The senate voted 80-18 to pass the bill, which will have to be cleared by the House of Representatives before it goes for President Donald Trump’s signature for his signature. The shutdown is expected end later in the day, with the government funded through for the next three weeks, till February 8.

This may or may not end in a legislation that will protect an estimated 700,000 DACA beneficiaries a permanent protection from deportation as the measure passed by the senate, if it does not clear that chamber, may run into trouble with the House of Representatives, which could go the other way.

Some in the Democratic party have come out in opposition, specially those considering a run for the White House in 2020, with an eye on the Hispanic vote. Kamala Harris, Bernie Sanders and Elizabeth Warren were among those who vote no on a procedural measure to advance the funding bill.

Republicans and Democrats had continued to trade blame even as they had negotiated to end the government shutdown Monday, the start of the workweek when its effect will be felt with hundreds and thousands of federal employees forced to stay home and their office-issued smartphones going dark.

US senate’s Republican leadership will vote noon to end the shutdown with a proposal to fund the federal government for another three weeks, till February 8, as demanded by Democrats, and take up fate of undocumented immigrant brought as children later if not resolved by then.

Republican Mitch McConnell, the senate majority leader, put forward the proposal Sunday night seeking a vote ahead of the the 1:00 am vote he had called for earlier. He said: “Let’s step back from the brink. Let’s stop victimising the American people and get back to work on their behalf.”

McConnell repeated the offer Monday promising, in firmer language, to bring a legislation to protect these nearly 700,000 immigrants from deportation, to replace the Obama-era regulation, Deferred Action for Childhood Arrivals (DACA), set to lapse in the first week of March.

Charles Schumer, the top Democrat in the senate, had rejected the Sunday night proposal, but had not responded to the new offer put forward by the Republicans. Democrats blocked the spending bill last Friday demanding a commitment on DACA beneficiaries, who include an estimated 8,000 Indians.

President Donald Trump has been uncharacteristically quieter, resisting an impulse to dominate the news cycle on any issue and piled on pressure on Democrats accusing them of “turning down services and security for citizens in favour of services and security for non-citizens (the DACA beneficiaries)”.
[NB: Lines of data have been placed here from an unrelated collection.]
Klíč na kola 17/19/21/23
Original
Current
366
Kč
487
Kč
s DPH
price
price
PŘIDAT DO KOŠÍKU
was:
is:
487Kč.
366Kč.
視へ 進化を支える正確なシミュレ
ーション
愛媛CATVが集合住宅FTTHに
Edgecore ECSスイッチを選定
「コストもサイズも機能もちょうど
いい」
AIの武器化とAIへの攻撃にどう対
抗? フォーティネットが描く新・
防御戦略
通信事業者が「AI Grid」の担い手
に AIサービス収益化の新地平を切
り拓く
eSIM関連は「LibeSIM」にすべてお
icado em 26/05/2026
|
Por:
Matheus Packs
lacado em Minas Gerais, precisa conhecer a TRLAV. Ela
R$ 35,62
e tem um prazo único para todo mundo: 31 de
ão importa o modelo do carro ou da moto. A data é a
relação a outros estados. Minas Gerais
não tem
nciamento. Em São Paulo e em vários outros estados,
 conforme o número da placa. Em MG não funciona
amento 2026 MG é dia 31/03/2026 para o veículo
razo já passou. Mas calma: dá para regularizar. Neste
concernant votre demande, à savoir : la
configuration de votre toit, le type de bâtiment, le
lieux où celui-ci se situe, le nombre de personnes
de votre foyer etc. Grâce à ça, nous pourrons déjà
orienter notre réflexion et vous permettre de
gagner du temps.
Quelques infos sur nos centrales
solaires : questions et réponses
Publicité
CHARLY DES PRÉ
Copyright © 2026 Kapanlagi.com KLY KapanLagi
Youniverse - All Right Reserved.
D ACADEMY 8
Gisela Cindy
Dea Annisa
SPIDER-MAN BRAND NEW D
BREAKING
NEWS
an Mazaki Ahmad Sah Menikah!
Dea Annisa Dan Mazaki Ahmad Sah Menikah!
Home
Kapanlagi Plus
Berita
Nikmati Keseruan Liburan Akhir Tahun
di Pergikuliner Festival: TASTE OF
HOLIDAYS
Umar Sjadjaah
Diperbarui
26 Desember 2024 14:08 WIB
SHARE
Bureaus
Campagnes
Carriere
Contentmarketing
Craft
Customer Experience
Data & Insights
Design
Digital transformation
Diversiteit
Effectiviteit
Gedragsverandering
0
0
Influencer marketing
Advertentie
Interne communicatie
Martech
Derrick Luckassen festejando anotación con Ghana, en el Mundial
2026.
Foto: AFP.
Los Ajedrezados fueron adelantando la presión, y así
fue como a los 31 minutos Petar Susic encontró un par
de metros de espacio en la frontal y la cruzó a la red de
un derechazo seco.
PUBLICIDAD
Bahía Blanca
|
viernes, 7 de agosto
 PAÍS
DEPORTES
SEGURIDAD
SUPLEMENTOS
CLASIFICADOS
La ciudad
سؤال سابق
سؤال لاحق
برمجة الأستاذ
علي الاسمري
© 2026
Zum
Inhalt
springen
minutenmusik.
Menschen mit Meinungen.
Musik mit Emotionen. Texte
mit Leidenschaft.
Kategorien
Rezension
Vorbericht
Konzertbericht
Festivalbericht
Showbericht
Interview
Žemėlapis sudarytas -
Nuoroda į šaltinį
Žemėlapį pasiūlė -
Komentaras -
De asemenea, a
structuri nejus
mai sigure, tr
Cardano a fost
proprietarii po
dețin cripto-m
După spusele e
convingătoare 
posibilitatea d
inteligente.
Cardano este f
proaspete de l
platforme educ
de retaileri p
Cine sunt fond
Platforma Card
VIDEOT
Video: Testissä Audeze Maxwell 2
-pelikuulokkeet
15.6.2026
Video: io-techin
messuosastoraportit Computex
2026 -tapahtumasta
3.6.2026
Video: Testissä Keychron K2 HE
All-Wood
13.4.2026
The President has also been less than clear on this issue, confounding even his own party. He has been sympathetic to the cause of DACA immigrants — used the phrase “bill of love” for the issue in talks earlier — but has struggled with hardliners in his administration who have pulled him back.

Schumer has said he and the President had agreed to a compromise on Friday just hours before the start of the shutdown that would have protected these immigrants from deportation in exchange for full funding for Trump’s wall along the border with Mexico, and some other concessions. He reneged on the deal close to the shutdown hour. A frustrated Schumer has since said talking to the President was akin to “negotiating with Jell-O”.
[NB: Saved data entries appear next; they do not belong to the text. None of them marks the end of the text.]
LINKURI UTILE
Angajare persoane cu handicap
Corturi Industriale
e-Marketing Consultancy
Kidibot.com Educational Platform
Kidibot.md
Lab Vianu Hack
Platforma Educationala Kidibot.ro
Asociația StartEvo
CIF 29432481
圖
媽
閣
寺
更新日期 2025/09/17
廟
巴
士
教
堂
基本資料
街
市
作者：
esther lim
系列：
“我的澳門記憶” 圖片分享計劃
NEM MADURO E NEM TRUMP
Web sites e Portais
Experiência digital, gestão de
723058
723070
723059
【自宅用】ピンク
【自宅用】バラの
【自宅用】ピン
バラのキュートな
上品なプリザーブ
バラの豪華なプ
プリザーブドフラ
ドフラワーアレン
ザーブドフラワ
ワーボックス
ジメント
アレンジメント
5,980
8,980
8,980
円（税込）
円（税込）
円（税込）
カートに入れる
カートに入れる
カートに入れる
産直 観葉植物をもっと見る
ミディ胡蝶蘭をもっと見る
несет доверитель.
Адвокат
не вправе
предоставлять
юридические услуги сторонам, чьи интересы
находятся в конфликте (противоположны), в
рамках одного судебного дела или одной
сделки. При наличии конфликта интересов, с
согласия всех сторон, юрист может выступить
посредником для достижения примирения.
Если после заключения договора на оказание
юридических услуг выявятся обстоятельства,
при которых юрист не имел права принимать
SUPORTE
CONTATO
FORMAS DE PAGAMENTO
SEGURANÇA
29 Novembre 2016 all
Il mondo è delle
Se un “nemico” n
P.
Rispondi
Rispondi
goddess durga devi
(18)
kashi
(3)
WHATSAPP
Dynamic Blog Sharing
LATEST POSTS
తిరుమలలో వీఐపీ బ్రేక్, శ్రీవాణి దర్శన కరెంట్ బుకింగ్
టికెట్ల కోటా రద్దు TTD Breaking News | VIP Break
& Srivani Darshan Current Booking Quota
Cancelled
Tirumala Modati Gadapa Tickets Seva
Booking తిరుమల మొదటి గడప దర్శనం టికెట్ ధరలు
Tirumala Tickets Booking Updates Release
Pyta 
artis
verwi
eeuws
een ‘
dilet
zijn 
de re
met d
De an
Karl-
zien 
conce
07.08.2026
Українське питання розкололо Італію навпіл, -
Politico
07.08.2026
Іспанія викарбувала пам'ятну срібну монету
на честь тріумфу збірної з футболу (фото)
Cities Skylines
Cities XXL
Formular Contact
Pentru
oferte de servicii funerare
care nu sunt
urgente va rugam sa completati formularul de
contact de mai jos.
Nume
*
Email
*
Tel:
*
Democrats are pushing Republicans, and the president, on this leveraging their vote in senate. The House passed a four-week short-term funding bill earlier last week, but it failed to muster the 60 votes — 60% in the 100-member body — needed, with significant defections from the Republican party.

Moderates in both parties have been working since on a compromise deal, which has been elusive so far, despite some progress, call it concessions, from their respective leaders.
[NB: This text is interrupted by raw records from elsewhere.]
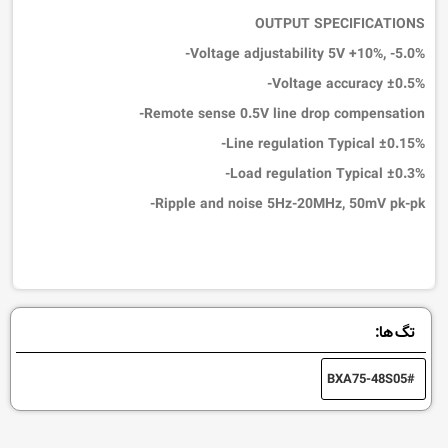
OUTPUT SPECIFICATIONS
Voltage adjustability
5V +10%, -5.0%-
Voltage accuracy
±0.5%-
Remote sense
0.5V line drop compensation-
Line regulation
Typical
±0.15%-
Load regulation
Typical
±0.3%-
Ripple and noise
5Hz-20MHz,
50mV pk-pk-
تگ ها:
BXA75-48S05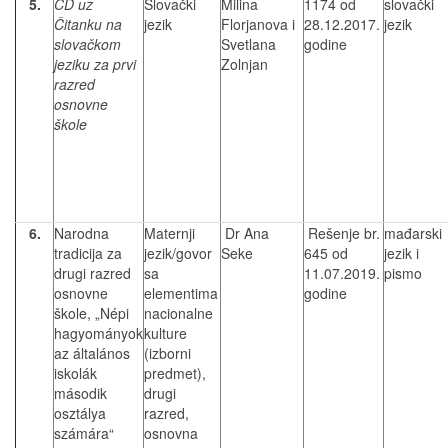
5.
CD uz
Slovački
Milina
1174 od
slovački
Čitanku na
jezik
Florjanova i
28.12.2017.
jezik
slovačkom
Svetlana
godine
jeziku za prvi
Zolnjan
razred
osnovne
škole
6.
Narodna
Maternji
Dr Ana
Rešenje br.
mađarski
tradicija za
jezik/govor
Seke
645 od
jezik i
drugi razred
sa
11.07.2019.
pismo
osnovne
elementima
godine
škole, „Népi
nacionalne
hagyományok
kulture
az általános
(izborni
iskolák
predmet),
második
drugi
osztálya
razred,
számára“
osnovna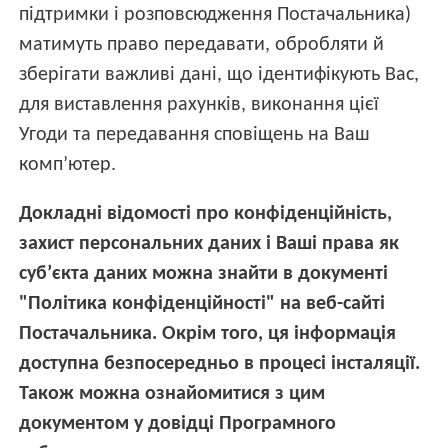
підтримки і розповсюдження Постачальника)
матимуть право передавати, обробляти й
зберігати важливі дані, що ідентифікують Вас,
для виставлення рахунків, виконання цієї
Угоди та передавання сповіщень на Ваш
комп’ютер.
Докладні відомості про конфіденційність,
захист персональних даних і Ваші права як
суб’єкта даних можна знайти в документі
"Політика конфіденційності" на веб-сайті
Постачальника. Окрім того, ця інформація
доступна безпосередньо в процесі інсталяції.
Також можна ознайомитися з цим
документом у довідці Програмного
Starting Saturday morning, the shutdown entered the third day Monday, which is expected to furlough an estimated 850,000 federal employees, forcing them to stay home. Active duty military personnel will continue to report for work but will not be paid unless so allowed by congress, or after the shutdown.

Most essential services remain unaffected but there were reports of confusion at national monuments and major tourist destinations administered by the federally-run National Park Service.